▶ **Problem to solve**: Restate word for word the entries below, starting with the line with "Contato (361, 1607)" and continuing through the line with "Site Map (37, 669)". Include both of those lines and no others.

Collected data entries
•••

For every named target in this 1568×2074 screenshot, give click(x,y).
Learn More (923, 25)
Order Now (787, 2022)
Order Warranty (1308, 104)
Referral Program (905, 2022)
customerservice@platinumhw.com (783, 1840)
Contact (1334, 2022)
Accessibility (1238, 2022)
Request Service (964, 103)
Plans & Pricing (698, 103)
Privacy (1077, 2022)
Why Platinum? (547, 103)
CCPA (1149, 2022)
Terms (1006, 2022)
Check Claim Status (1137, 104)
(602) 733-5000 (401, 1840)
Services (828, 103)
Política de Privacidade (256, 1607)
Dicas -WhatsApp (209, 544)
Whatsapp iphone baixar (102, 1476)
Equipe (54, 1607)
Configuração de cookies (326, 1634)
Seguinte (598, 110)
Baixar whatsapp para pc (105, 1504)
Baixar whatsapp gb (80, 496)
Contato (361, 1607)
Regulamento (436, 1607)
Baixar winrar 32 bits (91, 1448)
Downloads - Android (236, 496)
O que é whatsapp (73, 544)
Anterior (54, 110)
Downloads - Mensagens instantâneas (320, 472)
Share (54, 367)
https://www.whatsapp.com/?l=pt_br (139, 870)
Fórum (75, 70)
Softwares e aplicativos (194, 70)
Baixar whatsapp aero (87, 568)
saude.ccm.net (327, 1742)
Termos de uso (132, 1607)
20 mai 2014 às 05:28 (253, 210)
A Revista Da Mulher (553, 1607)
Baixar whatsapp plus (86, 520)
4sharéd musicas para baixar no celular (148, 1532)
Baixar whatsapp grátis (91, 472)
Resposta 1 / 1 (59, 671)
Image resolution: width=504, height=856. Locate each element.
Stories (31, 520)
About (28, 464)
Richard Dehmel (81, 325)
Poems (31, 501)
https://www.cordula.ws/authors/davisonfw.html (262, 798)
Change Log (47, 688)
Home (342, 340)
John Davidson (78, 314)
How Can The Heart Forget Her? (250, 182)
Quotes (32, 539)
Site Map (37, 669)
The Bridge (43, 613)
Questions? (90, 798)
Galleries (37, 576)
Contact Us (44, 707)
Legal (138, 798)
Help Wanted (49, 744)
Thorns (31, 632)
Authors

•••

▶ **Task result**:
Contato (361, 1607)
Regulamento (436, 1607)
Baixar winrar 32 bits (91, 1448)
Downloads - Android (236, 496)
O que é whatsapp (73, 544)
Anterior (54, 110)
Downloads - Mensagens instantâneas (320, 472)
Share (54, 367)
https://www.whatsapp.com/?l=pt_br (139, 870)
Fórum (75, 70)
Softwares e aplicativos (194, 70)
Baixar whatsapp aero (87, 568)
saude.ccm.net (327, 1742)
Termos de uso (132, 1607)
20 mai 2014 às 05:28 (253, 210)
A Revista Da Mulher (553, 1607)
Baixar whatsapp plus (86, 520)
4sharéd musicas para baixar no celular (148, 1532)
Baixar whatsapp grátis (91, 472)
Resposta 1 / 1 (59, 671)
Image resolution: width=504, height=856. Locate each element.
Stories (31, 520)
About (28, 464)
Richard Dehmel (81, 325)
Poems (31, 501)
https://www.cordula.ws/authors/davisonfw.html (262, 798)
Change Log (47, 688)
Home (342, 340)
John Davidson (78, 314)
How Can The Heart Forget Her? (250, 182)
Quotes (32, 539)
Site Map (37, 669)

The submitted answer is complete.